How do I sell my company?
Five key things you may not have thought of if you are considering selling your company.
There is no easy way but it can be done.
I was told once by a Financial Advisor, with hundreds of clients, that he had heard dozens of people say they want to sell their company, but he could count the ones who had done it on the fingers on one hand. However, it can be done if you approach it like any other sale. Methodically, carefully, relentlessly, fully prepared, and professionally.
5 top tips to remember when selling your company:
1. If it seems too good to be true...
There are many companies out there that will offer to sell your company or prepare your company for sale. You can find them in seconds on the internet. They will talk up the value of your company, increasing your expectations and make promises to present your company to the market with a well-prepared brochure or offer on a website. They will talk about “creating competitive tension” as potential buyer jockey for position to be able to buy your company. Then they will ask for fees to do this. And they will expect the fee upfront. They are playing a numbers game, signing up company after company. Of course, some will sell. Many will not. And those that do will not be for the figures that were discussed. Ask them to be paid when the company is successfully sold, and they will become much less interested.
2. The best person to sell is you.
You know your company and its market better than anyone. Who better to sell the company? Do some research. Talk to trusted suppliers and search for interested parties. It’s the same as selling your products and takes the same level of preparation and effort. You do not need a specialist company to sell your company for you.
Get your house in order. Literally and metaphorically. Make sure every aspect of your company is in perfect order. Ensure the place is clean and organised. Walk round your company with a buyer’s eyes and tidy up anything that you do not like. Make sure the company could be presented to a buyer in an open and transparent way physically and on paper. For example, make sure your stock figure is robust and defendable and regularly updated. Ensure any disputes with customers, suppliers or staff are resolved. Be able to break down your sales by product, region, market.
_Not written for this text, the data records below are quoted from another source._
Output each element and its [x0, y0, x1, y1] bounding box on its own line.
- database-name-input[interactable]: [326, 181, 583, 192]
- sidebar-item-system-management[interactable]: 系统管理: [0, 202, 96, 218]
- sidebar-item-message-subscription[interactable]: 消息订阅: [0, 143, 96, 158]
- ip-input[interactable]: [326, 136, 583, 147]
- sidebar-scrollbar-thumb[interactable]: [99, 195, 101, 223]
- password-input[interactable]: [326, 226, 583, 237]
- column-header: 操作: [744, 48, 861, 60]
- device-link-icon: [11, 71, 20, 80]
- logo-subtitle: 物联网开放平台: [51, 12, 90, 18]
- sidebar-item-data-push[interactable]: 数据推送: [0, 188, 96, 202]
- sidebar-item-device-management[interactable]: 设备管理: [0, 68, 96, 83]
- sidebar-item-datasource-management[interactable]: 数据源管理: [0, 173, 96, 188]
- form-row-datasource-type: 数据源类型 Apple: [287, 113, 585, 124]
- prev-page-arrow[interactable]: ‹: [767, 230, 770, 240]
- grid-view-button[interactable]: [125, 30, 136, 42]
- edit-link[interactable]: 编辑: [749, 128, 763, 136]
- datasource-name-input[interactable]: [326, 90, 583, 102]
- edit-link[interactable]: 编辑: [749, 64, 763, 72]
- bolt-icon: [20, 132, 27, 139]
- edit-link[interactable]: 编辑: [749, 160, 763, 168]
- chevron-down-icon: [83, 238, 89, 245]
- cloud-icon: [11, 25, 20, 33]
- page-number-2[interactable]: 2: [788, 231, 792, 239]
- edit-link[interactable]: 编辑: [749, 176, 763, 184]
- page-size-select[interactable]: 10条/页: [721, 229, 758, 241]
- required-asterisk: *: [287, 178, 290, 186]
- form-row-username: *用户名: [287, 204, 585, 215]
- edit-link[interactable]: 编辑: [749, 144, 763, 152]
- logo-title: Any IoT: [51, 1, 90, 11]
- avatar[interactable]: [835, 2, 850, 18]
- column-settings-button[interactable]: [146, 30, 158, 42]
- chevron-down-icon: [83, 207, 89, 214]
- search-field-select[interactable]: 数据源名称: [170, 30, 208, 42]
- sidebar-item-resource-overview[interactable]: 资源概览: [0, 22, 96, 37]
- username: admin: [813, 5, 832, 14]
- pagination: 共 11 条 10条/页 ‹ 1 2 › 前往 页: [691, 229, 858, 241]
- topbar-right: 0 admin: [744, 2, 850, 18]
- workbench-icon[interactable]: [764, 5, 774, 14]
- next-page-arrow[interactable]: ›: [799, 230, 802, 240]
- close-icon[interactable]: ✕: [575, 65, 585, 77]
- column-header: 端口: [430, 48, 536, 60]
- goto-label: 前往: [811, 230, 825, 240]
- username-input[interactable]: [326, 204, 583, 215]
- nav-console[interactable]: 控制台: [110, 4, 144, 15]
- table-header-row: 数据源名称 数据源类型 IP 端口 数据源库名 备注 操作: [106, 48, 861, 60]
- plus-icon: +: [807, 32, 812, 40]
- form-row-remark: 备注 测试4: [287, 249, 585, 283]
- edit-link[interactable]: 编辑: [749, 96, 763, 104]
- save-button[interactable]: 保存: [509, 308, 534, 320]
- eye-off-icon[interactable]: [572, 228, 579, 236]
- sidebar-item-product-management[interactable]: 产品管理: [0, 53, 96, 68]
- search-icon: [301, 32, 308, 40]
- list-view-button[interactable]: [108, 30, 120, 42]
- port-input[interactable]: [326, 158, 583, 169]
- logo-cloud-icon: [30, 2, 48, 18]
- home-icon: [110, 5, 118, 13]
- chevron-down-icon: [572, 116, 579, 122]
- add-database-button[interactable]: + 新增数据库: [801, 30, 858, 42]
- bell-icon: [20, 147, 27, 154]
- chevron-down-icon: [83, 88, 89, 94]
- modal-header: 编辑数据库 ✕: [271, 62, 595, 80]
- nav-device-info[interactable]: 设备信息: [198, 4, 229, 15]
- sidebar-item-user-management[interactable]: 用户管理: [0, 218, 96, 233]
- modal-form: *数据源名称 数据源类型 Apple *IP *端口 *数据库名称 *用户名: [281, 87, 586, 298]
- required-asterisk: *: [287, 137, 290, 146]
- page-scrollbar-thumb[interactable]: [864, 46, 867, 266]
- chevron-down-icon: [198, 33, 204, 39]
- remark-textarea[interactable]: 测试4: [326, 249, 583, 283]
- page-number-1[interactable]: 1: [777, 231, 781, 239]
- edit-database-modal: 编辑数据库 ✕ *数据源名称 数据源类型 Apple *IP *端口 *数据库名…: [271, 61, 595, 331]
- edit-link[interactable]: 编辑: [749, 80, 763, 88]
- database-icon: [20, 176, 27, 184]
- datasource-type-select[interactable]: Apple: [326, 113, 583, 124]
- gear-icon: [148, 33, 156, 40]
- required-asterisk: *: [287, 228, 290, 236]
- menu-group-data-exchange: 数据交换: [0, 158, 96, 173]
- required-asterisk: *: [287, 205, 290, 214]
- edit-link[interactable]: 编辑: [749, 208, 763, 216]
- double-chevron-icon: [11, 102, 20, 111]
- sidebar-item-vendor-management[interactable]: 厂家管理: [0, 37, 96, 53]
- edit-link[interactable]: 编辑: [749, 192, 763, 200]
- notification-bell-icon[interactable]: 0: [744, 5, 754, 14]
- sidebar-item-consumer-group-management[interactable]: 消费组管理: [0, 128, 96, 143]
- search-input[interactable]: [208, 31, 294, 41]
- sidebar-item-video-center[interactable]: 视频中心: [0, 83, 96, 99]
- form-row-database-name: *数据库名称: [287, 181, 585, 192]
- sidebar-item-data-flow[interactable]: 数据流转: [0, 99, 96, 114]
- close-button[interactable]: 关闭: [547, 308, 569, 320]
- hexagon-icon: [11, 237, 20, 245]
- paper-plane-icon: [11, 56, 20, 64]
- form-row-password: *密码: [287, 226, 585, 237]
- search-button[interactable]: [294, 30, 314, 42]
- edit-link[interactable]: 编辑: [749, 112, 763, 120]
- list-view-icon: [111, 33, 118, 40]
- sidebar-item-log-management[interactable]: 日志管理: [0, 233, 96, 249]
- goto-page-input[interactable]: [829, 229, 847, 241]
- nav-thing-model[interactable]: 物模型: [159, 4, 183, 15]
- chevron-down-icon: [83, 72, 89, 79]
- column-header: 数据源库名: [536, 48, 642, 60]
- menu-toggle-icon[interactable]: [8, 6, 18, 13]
Understand the lifecycle of your products. And be able to split your costs in detail and explain the reasoning for spending each penny. If you have any trademarks or IP make sure it is up to date and protected. Make sure your accounts are never more than a month behind and you are running a budget and cash flow forecast and comparing the reality with predictions and updating accordingly.
You will be inviting potential buyers into your business, and potentially exposing key information. Do this gradually and carefully. And ensure that everyone signs an NDA (Non-disclosure Agreement) that has been drawn up professionally to protect you from any information leaks.
5. Prepare Your Staff
You will need to inform your staff at some point that the company is for sale. This does not need to be immediately, and the timing will depend on your relationship with your staff. You need them to remain positive and supportive and so the process of selling needs to be sold to them as a positive move.